Et puis un beau jour, comme le dit Matété, c’est “la révélation” grâce à l’association Oser 78, que le directeur du Pôle Emploi de Versailles lui recommande. Elle va suivre avec eux un coaching sur la connaissance de soi et la définition de son projet professionnel. Matété explique avoir appris à verbaliser davantage, à mettre des mots sur ce parcours personnel qui a eu des conséquences sur son chemin professionnel pavé de CDD. A valoriser des qualités qu’elle utilise dans sa vie personnelle et qu’elle peut transférer dans la sphère professionnelle. Par exemple, le fait qu’elle ose briser la glace et aborder facilement les personnes : un atout qui lui donne une grande capacité d’intégration. 

Le coaching d’Oser 78 a lieu de février à avril 2023. Dès juin, elle trouve un CDI qu’elle valide en septembre. Tout s’est débloqué. Alors qu’avant, « je ne me sentais jamais assez bien» regrette-t-elle. Ce fameux « syndrome de l’imposteur » qui touche tant de femmes pleines de talent. Parce qu’elle ose désormais affirmer sa valeur, Matété réussit même à négocier le salaire auquel elle aspirait. « Grâce à Oser 78, j’avais défini une fourchette de salaire et je savais que je ne descendrais pas au-dessous » précise-t-elle.

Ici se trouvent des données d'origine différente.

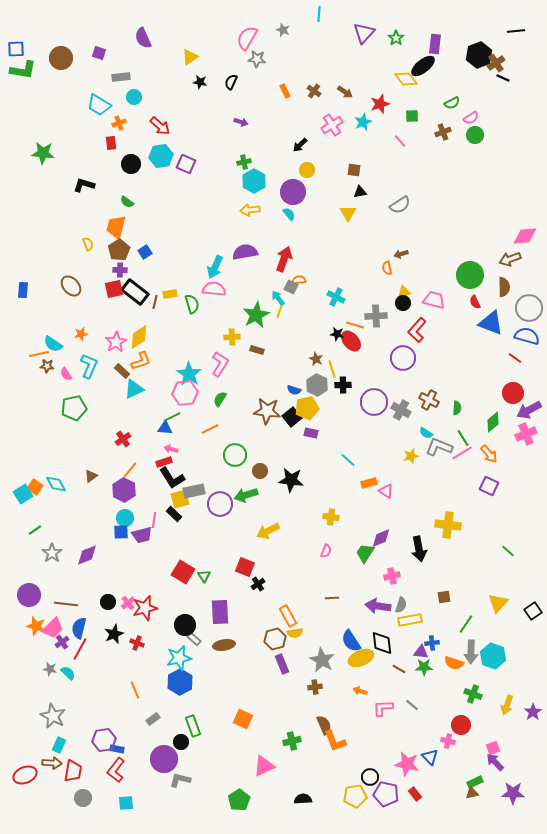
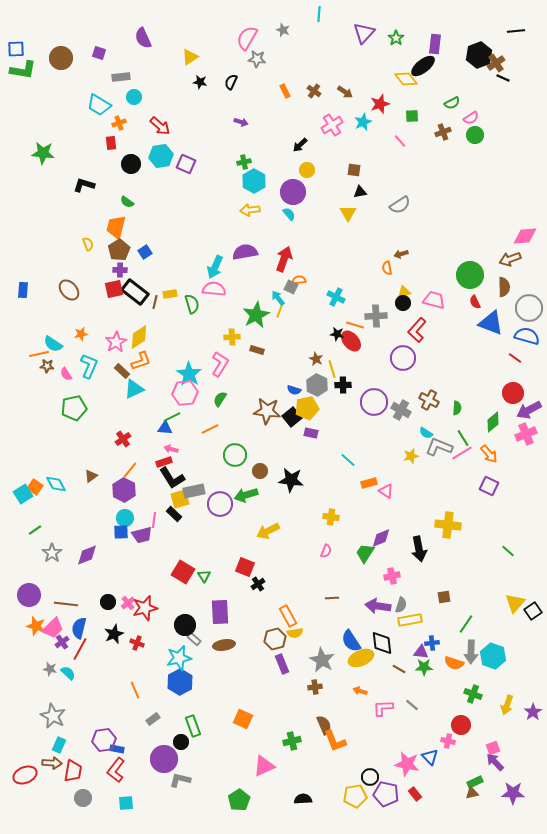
brown ellipse at (71, 286): moved 2 px left, 4 px down
yellow triangle at (498, 603): moved 17 px right
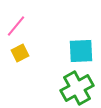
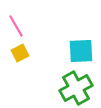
pink line: rotated 70 degrees counterclockwise
green cross: moved 1 px left
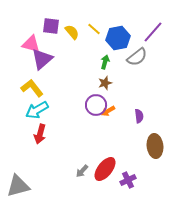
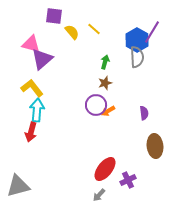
purple square: moved 3 px right, 10 px up
purple line: moved 1 px left; rotated 10 degrees counterclockwise
blue hexagon: moved 19 px right, 2 px down; rotated 20 degrees counterclockwise
gray semicircle: rotated 55 degrees counterclockwise
cyan arrow: rotated 125 degrees clockwise
purple semicircle: moved 5 px right, 3 px up
red arrow: moved 9 px left, 2 px up
gray arrow: moved 17 px right, 24 px down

Comme l’analyse Anne-Laure Pot, « la grande majorité des gens ne savent pas se mettre en lumière. Dans mon travail » dit-elle, « 9 personnes sur 10 me disent : ‘Je n’avais pas conscience de tout ce que je savais faire’. C’est quelque chose qui s’apprend ». Identifier ses compétences, c’est d’abord en prendre conscience. Vient ensuite le travail sur les éléments de langage qu’on va mettre en musique, et sur la communication non verbale qui peut déterminer l’impression qu’on laisse au recruteur. Alors, le déclic se produit et Anne-Laure a assisté à de nombreuses transformations similaires à celle de Matété. Elle se souvient d’Elisabeth, qui avait évolué dans l’univers de la mode. Restée trois ans sans emploi, elle avait perdu confiance en elle et enchaînait les jobs alimentaires dans la restauration. Jusqu’à ce qu’elle suive un accompagnement de l’Apec, et reprenne conscience de ses compétences. Repartie à la recherche d’un emploi qui lui plaît, elle trouve un poste coup de cœur et rencontre la dirigeante fondatrice avec les idées claires sur ce qu’elle peut apporter. Mais la rémunération proposée est trop basse par rapport à la fiche de poste. Désormais capable de s’affirmer, Elisabeth explique qu’elle se voit dans le poste mais que le cahier des charges appelle un salaire plus élevé. Convaincue par son argumentation… la dirigeante accepte et l’embauche. Subir sans rien dire, ce n’est plus une option.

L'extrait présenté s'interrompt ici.